番組内では、戦火に生きる各国のラッパーたちとZeebraさんが交流し、当初は戦争に直面する海外のラッパーと共にマイクリレー形式で歌う構想があったものの、特定の国と組むことに対しては厳しい反応がありました。それでも「音楽でつながる」道を模索しながら歌を紡ぎ出した、舞台裏と葛藤の記録・・・というものでした。
それを観た時、自身が取り組んでいる「ねこだま」の場づくりにおいて、常々こどもたちに広い世界を知って欲しい、そして多くのこども同士やおとな、企業など社会全体とつながって分け隔てなくそれぞれに自分の強みや好き、得意を目一杯伸ばしてほしいと考えていた点と重なって見え、たとえば不登校生などがこのような素敵なおとなとの出会い、ラップを通じた歌詞を紡ぐ経験などによって、だれにも言えなかった内なる想いを発露できたり、改めて自分の本当の気持ちに気づけたり、あるいは不登校というレッテルをなくしていけるような豊かな”まなびそだち”の実現をご一緒できたら素晴らしいな、と勝手に妄想していたのでした。
Zeebraさんは1995年にキングギドラのフロントマンとしてデビューして以来、これまで日本のヒップホップシーンを牽引し、今年30周年を迎えられた独自の道のりは、”HipHopアクティヴィスト”の名に相応しく、今では慶應義塾大学にて現代芸術の講師として教鞭を執るなど幅広い活動をされています。

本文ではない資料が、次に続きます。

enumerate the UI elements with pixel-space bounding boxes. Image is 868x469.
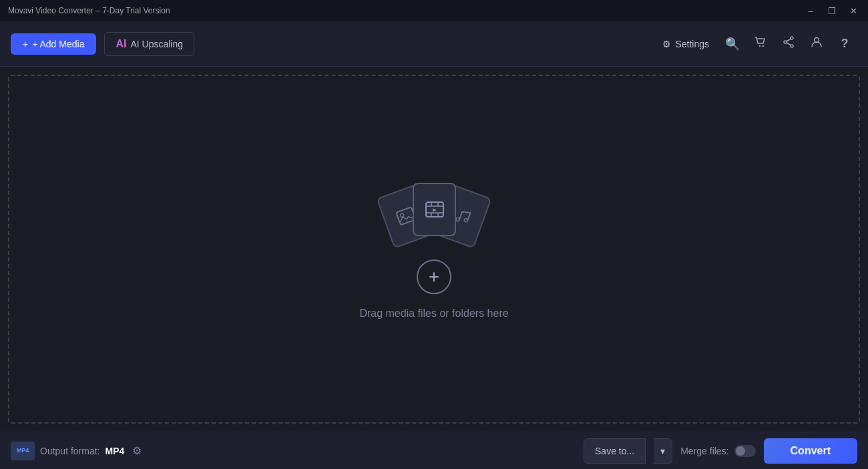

そんな折、今回登壇されるシンポジウムの情報に触れ、ぜひ聴講したい! と即申込んで参加したのですが、まさかの予定になかった懇親の機会が生まれ、お話をさせていただく幸運に恵まれたのでした。(講演はとても刺激的な内容で、しかも歌詞をご説明いただく際に、生歌で実演披露してくださる場面が何度もあり、本当に感激ものでした!)
いじめ撲滅チャリティーソングや高校生RAP選手権といった、まさに全方位的な取り組みをされている中、いじめっ子といじめられっ子、中には不登校生なども参加し、ラップを通じて互いに友情が芽生えることにつながったというようなリアルなお話を直に伺うことができ、ぜひいつかご一緒できればと言葉を交わさせていただきました。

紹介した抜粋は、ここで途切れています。